◆ Your objective
Give back every entry, copied exactly.

◆ Bounding box prediction data
-*-

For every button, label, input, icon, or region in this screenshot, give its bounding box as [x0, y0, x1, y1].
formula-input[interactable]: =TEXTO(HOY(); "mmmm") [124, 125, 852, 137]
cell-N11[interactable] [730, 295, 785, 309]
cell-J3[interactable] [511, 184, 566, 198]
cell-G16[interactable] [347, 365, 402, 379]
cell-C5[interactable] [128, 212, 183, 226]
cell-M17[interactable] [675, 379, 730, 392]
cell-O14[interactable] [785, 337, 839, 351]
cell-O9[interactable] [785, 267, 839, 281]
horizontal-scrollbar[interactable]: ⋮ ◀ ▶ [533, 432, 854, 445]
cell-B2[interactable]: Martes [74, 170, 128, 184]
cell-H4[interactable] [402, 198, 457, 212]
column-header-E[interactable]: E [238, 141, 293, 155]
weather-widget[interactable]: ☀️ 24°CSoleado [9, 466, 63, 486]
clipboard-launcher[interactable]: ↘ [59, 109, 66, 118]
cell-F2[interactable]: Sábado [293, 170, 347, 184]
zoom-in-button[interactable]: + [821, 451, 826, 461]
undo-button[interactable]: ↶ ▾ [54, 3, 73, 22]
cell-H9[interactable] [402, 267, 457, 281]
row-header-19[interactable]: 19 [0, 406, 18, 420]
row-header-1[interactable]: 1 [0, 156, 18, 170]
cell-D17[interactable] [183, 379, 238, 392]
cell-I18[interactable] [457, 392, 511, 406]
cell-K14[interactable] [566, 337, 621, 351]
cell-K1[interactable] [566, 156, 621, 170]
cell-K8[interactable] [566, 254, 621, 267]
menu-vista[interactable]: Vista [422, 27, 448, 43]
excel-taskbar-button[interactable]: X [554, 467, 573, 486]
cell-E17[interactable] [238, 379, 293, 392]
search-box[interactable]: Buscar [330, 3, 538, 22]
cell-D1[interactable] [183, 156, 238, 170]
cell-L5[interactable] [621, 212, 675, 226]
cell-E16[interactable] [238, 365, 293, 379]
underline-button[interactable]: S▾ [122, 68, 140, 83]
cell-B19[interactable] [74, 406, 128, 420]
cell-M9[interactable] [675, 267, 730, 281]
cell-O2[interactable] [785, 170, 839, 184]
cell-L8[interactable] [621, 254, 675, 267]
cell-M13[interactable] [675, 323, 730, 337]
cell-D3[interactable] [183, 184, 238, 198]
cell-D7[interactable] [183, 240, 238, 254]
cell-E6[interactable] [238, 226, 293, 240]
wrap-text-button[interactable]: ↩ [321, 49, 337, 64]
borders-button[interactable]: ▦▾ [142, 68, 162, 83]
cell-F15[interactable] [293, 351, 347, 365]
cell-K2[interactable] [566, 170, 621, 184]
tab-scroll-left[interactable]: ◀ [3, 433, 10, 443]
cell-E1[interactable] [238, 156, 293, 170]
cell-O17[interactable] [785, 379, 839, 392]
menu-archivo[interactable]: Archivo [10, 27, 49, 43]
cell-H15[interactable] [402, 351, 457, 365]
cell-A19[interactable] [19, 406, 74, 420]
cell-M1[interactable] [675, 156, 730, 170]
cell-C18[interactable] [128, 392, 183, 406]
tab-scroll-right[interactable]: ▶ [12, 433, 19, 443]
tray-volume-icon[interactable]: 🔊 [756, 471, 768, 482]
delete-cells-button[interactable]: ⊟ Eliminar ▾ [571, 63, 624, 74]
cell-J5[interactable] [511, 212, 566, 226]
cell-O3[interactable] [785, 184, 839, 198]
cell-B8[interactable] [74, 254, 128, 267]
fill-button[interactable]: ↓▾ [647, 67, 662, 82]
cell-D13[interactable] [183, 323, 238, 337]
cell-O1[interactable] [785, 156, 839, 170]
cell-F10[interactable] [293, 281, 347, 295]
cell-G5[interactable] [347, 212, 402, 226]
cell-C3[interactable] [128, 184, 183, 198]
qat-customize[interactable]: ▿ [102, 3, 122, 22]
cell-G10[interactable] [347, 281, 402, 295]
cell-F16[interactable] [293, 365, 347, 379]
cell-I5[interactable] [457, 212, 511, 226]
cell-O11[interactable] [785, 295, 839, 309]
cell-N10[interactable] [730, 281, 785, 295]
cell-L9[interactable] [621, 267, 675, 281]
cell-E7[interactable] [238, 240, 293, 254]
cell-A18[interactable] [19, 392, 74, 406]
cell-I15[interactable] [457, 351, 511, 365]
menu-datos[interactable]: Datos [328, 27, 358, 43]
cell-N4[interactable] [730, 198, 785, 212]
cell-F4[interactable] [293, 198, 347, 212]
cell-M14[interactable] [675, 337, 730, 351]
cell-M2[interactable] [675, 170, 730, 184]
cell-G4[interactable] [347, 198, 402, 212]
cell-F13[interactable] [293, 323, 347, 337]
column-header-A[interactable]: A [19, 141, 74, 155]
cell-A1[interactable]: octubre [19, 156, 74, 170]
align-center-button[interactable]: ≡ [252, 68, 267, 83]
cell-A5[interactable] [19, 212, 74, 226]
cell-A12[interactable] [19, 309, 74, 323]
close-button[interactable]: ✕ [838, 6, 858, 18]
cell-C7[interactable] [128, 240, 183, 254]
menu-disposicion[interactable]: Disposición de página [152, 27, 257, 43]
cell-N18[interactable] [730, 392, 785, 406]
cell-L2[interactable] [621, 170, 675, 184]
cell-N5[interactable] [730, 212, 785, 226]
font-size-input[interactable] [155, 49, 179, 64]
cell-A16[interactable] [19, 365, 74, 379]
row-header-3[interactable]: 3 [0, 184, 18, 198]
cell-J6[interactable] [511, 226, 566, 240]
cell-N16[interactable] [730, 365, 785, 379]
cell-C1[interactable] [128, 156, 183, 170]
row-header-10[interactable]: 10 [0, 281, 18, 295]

-*-

◆ Response to this task
For every button, label, input, icon, or region in this screenshot, give its bounding box as [x0, y0, x1, y1].
formula-input[interactable]: =TEXTO(HOY(); "mmmm") [124, 125, 852, 137]
cell-N11[interactable] [730, 295, 785, 309]
cell-J3[interactable] [511, 184, 566, 198]
cell-G16[interactable] [347, 365, 402, 379]
cell-C5[interactable] [128, 212, 183, 226]
cell-M17[interactable] [675, 379, 730, 392]
cell-O14[interactable] [785, 337, 839, 351]
cell-O9[interactable] [785, 267, 839, 281]
horizontal-scrollbar[interactable]: ⋮ ◀ ▶ [533, 432, 854, 445]
cell-B2[interactable]: Martes [74, 170, 128, 184]
cell-H4[interactable] [402, 198, 457, 212]
column-header-E[interactable]: E [238, 141, 293, 155]
weather-widget[interactable]: ☀️ 24°CSoleado [9, 466, 63, 486]
clipboard-launcher[interactable]: ↘ [59, 109, 66, 118]
cell-F2[interactable]: Sábado [293, 170, 347, 184]
zoom-in-button[interactable]: + [821, 451, 826, 461]
undo-button[interactable]: ↶ ▾ [54, 3, 73, 22]
cell-H9[interactable] [402, 267, 457, 281]
row-header-19[interactable]: 19 [0, 406, 18, 420]
row-header-1[interactable]: 1 [0, 156, 18, 170]
cell-D17[interactable] [183, 379, 238, 392]
cell-I18[interactable] [457, 392, 511, 406]
cell-K14[interactable] [566, 337, 621, 351]
cell-K1[interactable] [566, 156, 621, 170]
cell-K8[interactable] [566, 254, 621, 267]
menu-vista[interactable]: Vista [422, 27, 448, 43]
excel-taskbar-button[interactable]: X [554, 467, 573, 486]
cell-E17[interactable] [238, 379, 293, 392]
search-box[interactable]: Buscar [330, 3, 538, 22]
cell-D1[interactable] [183, 156, 238, 170]
cell-L5[interactable] [621, 212, 675, 226]
cell-E16[interactable] [238, 365, 293, 379]
underline-button[interactable]: S▾ [122, 68, 140, 83]
cell-B19[interactable] [74, 406, 128, 420]
cell-M9[interactable] [675, 267, 730, 281]
cell-O2[interactable] [785, 170, 839, 184]
cell-L8[interactable] [621, 254, 675, 267]
cell-M13[interactable] [675, 323, 730, 337]
cell-D3[interactable] [183, 184, 238, 198]
cell-D7[interactable] [183, 240, 238, 254]
cell-E6[interactable] [238, 226, 293, 240]
wrap-text-button[interactable]: ↩ [321, 49, 337, 64]
borders-button[interactable]: ▦▾ [142, 68, 162, 83]
cell-F15[interactable] [293, 351, 347, 365]
cell-K2[interactable] [566, 170, 621, 184]
tab-scroll-left[interactable]: ◀ [3, 433, 10, 443]
cell-E1[interactable] [238, 156, 293, 170]
cell-O17[interactable] [785, 379, 839, 392]
menu-archivo[interactable]: Archivo [10, 27, 49, 43]
cell-H15[interactable] [402, 351, 457, 365]
cell-A19[interactable] [19, 406, 74, 420]
cell-M1[interactable] [675, 156, 730, 170]
cell-C18[interactable] [128, 392, 183, 406]
tab-scroll-right[interactable]: ▶ [12, 433, 19, 443]
tray-volume-icon[interactable]: 🔊 [756, 471, 768, 482]
delete-cells-button[interactable]: ⊟ Eliminar ▾ [571, 63, 624, 74]
cell-J5[interactable] [511, 212, 566, 226]
cell-O3[interactable] [785, 184, 839, 198]
cell-B8[interactable] [74, 254, 128, 267]
fill-button[interactable]: ↓▾ [647, 67, 662, 82]
cell-D13[interactable] [183, 323, 238, 337]
cell-O1[interactable] [785, 156, 839, 170]
cell-F10[interactable] [293, 281, 347, 295]
cell-G5[interactable] [347, 212, 402, 226]
cell-C3[interactable] [128, 184, 183, 198]
qat-customize[interactable]: ▿ [102, 3, 122, 22]
cell-G10[interactable] [347, 281, 402, 295]
cell-F16[interactable] [293, 365, 347, 379]
cell-I5[interactable] [457, 212, 511, 226]
cell-O11[interactable] [785, 295, 839, 309]
cell-N10[interactable] [730, 281, 785, 295]
cell-L9[interactable] [621, 267, 675, 281]
cell-E7[interactable] [238, 240, 293, 254]
cell-A18[interactable] [19, 392, 74, 406]
cell-I15[interactable] [457, 351, 511, 365]
menu-datos[interactable]: Datos [328, 27, 358, 43]
cell-N4[interactable] [730, 198, 785, 212]
cell-F4[interactable] [293, 198, 347, 212]
cell-M14[interactable] [675, 337, 730, 351]
cell-M2[interactable] [675, 170, 730, 184]
cell-G4[interactable] [347, 198, 402, 212]
cell-F13[interactable] [293, 323, 347, 337]
column-header-A[interactable]: A [19, 141, 74, 155]
cell-A1[interactable]: octubre [19, 156, 74, 170]
align-center-button[interactable]: ≡ [252, 68, 267, 83]
cell-A5[interactable] [19, 212, 74, 226]
cell-A12[interactable] [19, 309, 74, 323]
close-button[interactable]: ✕ [838, 6, 858, 18]
cell-C7[interactable] [128, 240, 183, 254]
menu-disposicion[interactable]: Disposición de página [152, 27, 257, 43]
cell-N18[interactable] [730, 392, 785, 406]
cell-L2[interactable] [621, 170, 675, 184]
cell-N5[interactable] [730, 212, 785, 226]
font-size-input[interactable] [155, 49, 179, 64]
cell-A16[interactable] [19, 365, 74, 379]
row-header-3[interactable]: 3 [0, 184, 18, 198]
cell-J6[interactable] [511, 226, 566, 240]
cell-N16[interactable] [730, 365, 785, 379]
cell-C1[interactable] [128, 156, 183, 170]
row-header-10[interactable]: 10 [0, 281, 18, 295]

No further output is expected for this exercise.